Fraud in Pharmaceuticals

The pharmaceutical industry is among the wealthiest and most influential sectors with annual sales expected to exceed $2 trillion in 2020.


Fraud in Pharmaceuticals


However, it is also one of the most complicated industries in terms of preventing and detecting fraud.


Common types of fraud include:

  • Promoting drugs in ways that push doctors to improperly or illegally prescribe medication
  • Manufacturing or selling defective drugs that do not treat their targeted ailment
  • Inflating the price of drugs to insurance or regulatory entities


Fraud can be widespread when drug manufacturers assure doctors their products can be used for a variety of illnesses or medical conditions. For example, a manufacturer might insist that a drug designed for lungs can treat cardiovascular problems. It is then marked as off-label use.


  • Off-Label Marketing Fraud. Pharmaceutical companies promote products for off-label use to increase sales. If healthcare providers believe a drug has multiple uses, more medical professionals are likely to prescribe patients that medication. Patient welfare becomes secondary to the expansion of profits. This has led to numerous cases of inadequate testing, falsified research, and increased levels of consumer risk in the rush to market. All of these practices can lead to a toxic healthcare industry that actively undermines national health security.
  • “Best Price" Fraud. “Best price" fraud is when a manufacturer artificially inflates the amount that they report to the government. Because pharmaceutical companies do not have to disclose their actual AWP to the authorities, they are often able to misrepresent the actual costs. This allows them to charge Medicaid far more than private insurers pay for a drug. Some companies have kept their fees artificially high by disguising their price discounts to private purchasers as processing fees, educational grants, financial investments, or other arrangements that effectively lower the cost of the purchased medications.
  • Kickbacks. Drug manufacturers and distributors could provide kickbacks to physicians or other prescribers. Kickbacks don't always take the form of direct monetary payments. They may include consulting fees, paid vacations, discounts to various referral programs, and or access to services in exchange for doctors endorsing their drugs.
  • Clinical trial manipulation. Drug manufacturers must obtain government (FDA in the U.S.) approval before marketing a new drug. The FDA approves new drugs that are proven to be safe, effective, and properly labeled following extensive preclinical and clinical analysis. These rigorous tests result in a wealth of data regarding the drug's safety, efficacy, pharmacology, and toxicology.
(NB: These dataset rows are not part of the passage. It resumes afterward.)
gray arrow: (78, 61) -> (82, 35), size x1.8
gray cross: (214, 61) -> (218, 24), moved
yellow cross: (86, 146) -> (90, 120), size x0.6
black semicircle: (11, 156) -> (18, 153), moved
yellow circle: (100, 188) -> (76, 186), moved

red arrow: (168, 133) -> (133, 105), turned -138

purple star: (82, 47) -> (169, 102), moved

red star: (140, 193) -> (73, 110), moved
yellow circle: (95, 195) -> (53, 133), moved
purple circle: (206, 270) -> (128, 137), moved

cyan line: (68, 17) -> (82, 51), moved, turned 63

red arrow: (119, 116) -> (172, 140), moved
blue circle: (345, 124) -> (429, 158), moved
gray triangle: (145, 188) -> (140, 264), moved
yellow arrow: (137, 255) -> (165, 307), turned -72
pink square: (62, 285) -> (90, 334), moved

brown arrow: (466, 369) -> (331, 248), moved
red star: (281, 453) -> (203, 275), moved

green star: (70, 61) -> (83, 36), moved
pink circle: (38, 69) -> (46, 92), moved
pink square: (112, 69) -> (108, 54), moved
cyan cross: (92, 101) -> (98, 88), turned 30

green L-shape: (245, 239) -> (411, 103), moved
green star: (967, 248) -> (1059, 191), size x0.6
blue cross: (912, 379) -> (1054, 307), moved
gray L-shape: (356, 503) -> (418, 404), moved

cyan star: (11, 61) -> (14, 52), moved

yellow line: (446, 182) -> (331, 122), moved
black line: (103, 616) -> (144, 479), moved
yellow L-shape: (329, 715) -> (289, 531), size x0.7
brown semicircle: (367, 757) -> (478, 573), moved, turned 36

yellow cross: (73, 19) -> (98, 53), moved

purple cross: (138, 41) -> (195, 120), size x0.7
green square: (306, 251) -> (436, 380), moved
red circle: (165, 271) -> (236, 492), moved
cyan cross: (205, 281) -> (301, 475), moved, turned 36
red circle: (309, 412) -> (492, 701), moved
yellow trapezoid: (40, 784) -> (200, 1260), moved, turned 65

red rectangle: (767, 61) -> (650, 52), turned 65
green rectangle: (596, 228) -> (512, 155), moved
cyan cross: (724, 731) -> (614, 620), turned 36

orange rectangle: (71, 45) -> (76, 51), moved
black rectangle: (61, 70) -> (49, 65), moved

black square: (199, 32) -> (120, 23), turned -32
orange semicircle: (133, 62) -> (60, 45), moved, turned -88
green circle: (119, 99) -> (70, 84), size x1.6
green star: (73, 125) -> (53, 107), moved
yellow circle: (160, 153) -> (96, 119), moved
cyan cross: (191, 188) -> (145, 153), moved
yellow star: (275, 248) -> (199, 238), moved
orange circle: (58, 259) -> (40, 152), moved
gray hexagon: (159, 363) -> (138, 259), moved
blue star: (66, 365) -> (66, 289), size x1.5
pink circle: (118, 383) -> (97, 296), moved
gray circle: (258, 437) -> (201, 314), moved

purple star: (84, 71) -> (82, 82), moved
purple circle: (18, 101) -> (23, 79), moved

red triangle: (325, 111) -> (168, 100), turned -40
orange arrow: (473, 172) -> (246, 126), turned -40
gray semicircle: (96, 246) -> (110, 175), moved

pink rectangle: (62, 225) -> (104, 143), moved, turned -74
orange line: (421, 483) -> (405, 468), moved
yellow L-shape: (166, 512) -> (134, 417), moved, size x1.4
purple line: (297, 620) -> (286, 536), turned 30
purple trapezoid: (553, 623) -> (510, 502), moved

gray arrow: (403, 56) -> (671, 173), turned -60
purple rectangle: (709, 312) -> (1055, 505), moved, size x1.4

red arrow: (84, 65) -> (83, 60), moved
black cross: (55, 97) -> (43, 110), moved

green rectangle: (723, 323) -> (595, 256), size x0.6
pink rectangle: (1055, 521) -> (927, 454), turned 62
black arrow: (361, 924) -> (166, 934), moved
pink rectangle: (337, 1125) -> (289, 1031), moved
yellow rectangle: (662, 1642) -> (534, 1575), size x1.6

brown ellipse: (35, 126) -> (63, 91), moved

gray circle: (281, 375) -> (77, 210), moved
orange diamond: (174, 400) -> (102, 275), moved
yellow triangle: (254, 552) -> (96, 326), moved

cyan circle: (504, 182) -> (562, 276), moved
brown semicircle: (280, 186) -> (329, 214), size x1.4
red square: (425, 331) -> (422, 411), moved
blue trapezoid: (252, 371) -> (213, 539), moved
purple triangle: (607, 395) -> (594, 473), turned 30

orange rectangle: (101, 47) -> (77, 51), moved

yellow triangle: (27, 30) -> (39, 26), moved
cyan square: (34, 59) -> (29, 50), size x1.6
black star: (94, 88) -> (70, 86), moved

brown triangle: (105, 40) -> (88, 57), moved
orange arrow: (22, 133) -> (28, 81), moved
The FDA relies on the accuracy of the information provided by manufacturers about their respective drugs. However, pharmaceutical companies can make false statements to the FDA and pay researchers to falsify clinical trial data.


“Whistleblowers" have detected innumerable instances of fraud among pharmaceutical companies, resulting in billions of dollars of loss.


IT technology providers have developed customized solutions to identify instances of fraud and reduce the likelihood that data can be manipulated by fraudulent actors.


These types of anti-fraud solutions can help institutions like hospitals, clinics, and government entities stand strong as the front line against medical and pharmaceutical fraud.